Without changing a single character, copy every record below.

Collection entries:
Segment Open

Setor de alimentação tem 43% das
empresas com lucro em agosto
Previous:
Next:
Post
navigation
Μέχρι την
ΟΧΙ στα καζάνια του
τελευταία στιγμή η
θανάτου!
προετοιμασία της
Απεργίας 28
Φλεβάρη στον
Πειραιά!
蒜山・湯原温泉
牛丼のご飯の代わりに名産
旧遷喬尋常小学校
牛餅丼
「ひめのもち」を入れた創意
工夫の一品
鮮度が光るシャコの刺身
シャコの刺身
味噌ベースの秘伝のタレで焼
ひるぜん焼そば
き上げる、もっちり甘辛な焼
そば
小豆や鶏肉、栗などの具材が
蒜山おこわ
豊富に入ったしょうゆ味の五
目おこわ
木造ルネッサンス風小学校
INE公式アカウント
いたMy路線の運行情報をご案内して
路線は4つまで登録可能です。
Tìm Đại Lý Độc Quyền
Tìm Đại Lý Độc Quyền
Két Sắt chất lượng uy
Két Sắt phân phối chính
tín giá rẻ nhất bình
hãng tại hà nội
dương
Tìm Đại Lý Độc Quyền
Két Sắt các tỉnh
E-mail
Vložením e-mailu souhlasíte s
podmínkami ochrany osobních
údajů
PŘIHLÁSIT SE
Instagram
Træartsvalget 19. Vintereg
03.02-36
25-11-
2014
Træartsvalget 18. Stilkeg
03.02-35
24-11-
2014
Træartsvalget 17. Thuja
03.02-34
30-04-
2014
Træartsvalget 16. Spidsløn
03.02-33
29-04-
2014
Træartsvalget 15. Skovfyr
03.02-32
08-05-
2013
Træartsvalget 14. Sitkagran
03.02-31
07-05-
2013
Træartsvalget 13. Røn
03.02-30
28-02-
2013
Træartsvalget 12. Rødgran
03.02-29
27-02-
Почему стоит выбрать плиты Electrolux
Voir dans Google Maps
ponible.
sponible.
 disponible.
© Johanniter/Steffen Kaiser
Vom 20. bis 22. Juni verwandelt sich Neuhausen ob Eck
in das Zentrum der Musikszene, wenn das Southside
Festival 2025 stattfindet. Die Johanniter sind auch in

Segment Closed

Exercise output:
Setor de alimentação tem 43% das
empresas com lucro em agosto
Previous:
Next:
Post
navigation
Μέχρι την
ΟΧΙ στα καζάνια του
τελευταία στιγμή η
θανάτου!
προετοιμασία της
Απεργίας 28
Φλεβάρη στον
Πειραιά!
蒜山・湯原温泉
牛丼のご飯の代わりに名産
旧遷喬尋常小学校
牛餅丼
「ひめのもち」を入れた創意
工夫の一品
鮮度が光るシャコの刺身
シャコの刺身
味噌ベースの秘伝のタレで焼
ひるぜん焼そば
き上げる、もっちり甘辛な焼
そば
小豆や鶏肉、栗などの具材が
蒜山おこわ
豊富に入ったしょうゆ味の五
目おこわ
木造ルネッサンス風小学校
INE公式アカウント
いたMy路線の運行情報をご案内して
路線は4つまで登録可能です。
Tìm Đại Lý Độc Quyền
Tìm Đại Lý Độc Quyền
Két Sắt chất lượng uy
Két Sắt phân phối chính
tín giá rẻ nhất bình
hãng tại hà nội
dương
Tìm Đại Lý Độc Quyền
Két Sắt các tỉnh
E-mail
Vložením e-mailu souhlasíte s
podmínkami ochrany osobních
údajů
PŘIHLÁSIT SE
Instagram
Træartsvalget 19. Vintereg
03.02-36
25-11-
2014
Træartsvalget 18. Stilkeg
03.02-35
24-11-
2014
Træartsvalget 17. Thuja
03.02-34
30-04-
2014
Træartsvalget 16. Spidsløn
03.02-33
29-04-
2014
Træartsvalget 15. Skovfyr
03.02-32
08-05-
2013
Træartsvalget 14. Sitkagran
03.02-31
07-05-
2013
Træartsvalget 13. Røn
03.02-30
28-02-
2013
Træartsvalget 12. Rødgran
03.02-29
27-02-
Почему стоит выбрать плиты Electrolux
Voir dans Google Maps
ponible.
sponible.
 disponible.
© Johanniter/Steffen Kaiser
Vom 20. bis 22. Juni verwandelt sich Neuhausen ob Eck
in das Zentrum der Musikszene, wenn das Southside
Festival 2025 stattfindet. Die Johanniter sind auch in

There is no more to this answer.